I was looking at the description of a derangement that states "a derangement is a permutation of the elements of a set such that none of the elements appear in their original position". But then it gave 9 derangements for a set of 4 items. That doesn't make sense to me, because I only get 4 discrete sets from 4 items.

For example:

1234 3142 2413 4321

Is there a different term than derangement for sets where the numbers don't have the same order as in any other set, based on a particular number of items?

And does anyone know of an algorithm for generating the derangements?

+4  A: 

The nine derangements are:

2143
2341
2413
3142
3412
3421
4123
4312
4321

As you can see, column 1 does not contain 1, column 2 does not contain 2 and so on. In addition, every row has the numbers 1, 2, 3 and 4 and there are no duplicates (they're sorted to make that easier to detect).

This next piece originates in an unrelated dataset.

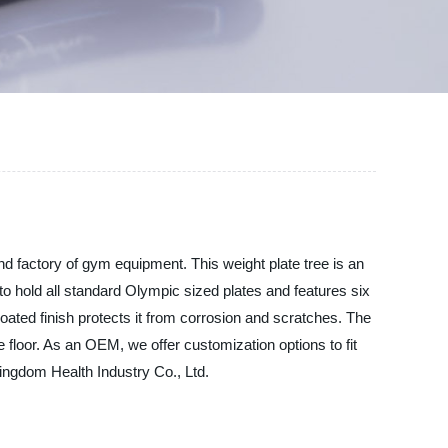
d factory of gym equipment. This weight plate tree is an
 to hold all standard Olympic sized plates and features six
ated finish protects it from corrosion and scratches. The
 floor. As an OEM, we offer customization options to fit
ingdom Health Industry Co., Ltd.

For what it's worth, that was discovered with a brute force attack (the attack space was relatively small):

#include <stdio.h>

int main (void) {
    int a, b, c, d, skip;

    for (a = 1; a <= 4; a++) {
        for (b = 1; b <= 4; b++) {
            for (c = 1; c <= 4; c++) {
                for (d = 1; d <= 4; d++) {
                    skip  = (a==1) || (b==2) || (c==3) || (d==4);
                    skip |= (a==b) || (a==c) || (a==d);
                    skip |= (b==c) || (b==d);
                    skip |= (c==d);
                    if (!skip) {
                        printf ("%d%d%d%d\n", a, b, c, d);
                    }
                }
            }
        }
    }
    return 0;
}
paxdiablo
Thanks for illustrating that.
op1
A: 

It turned out that I was looking for a complete latin square (row-complete and or column-complete). I had already coded an algorithm to detect those, but didn't know if this kind of thing had a name. That's it, thanks.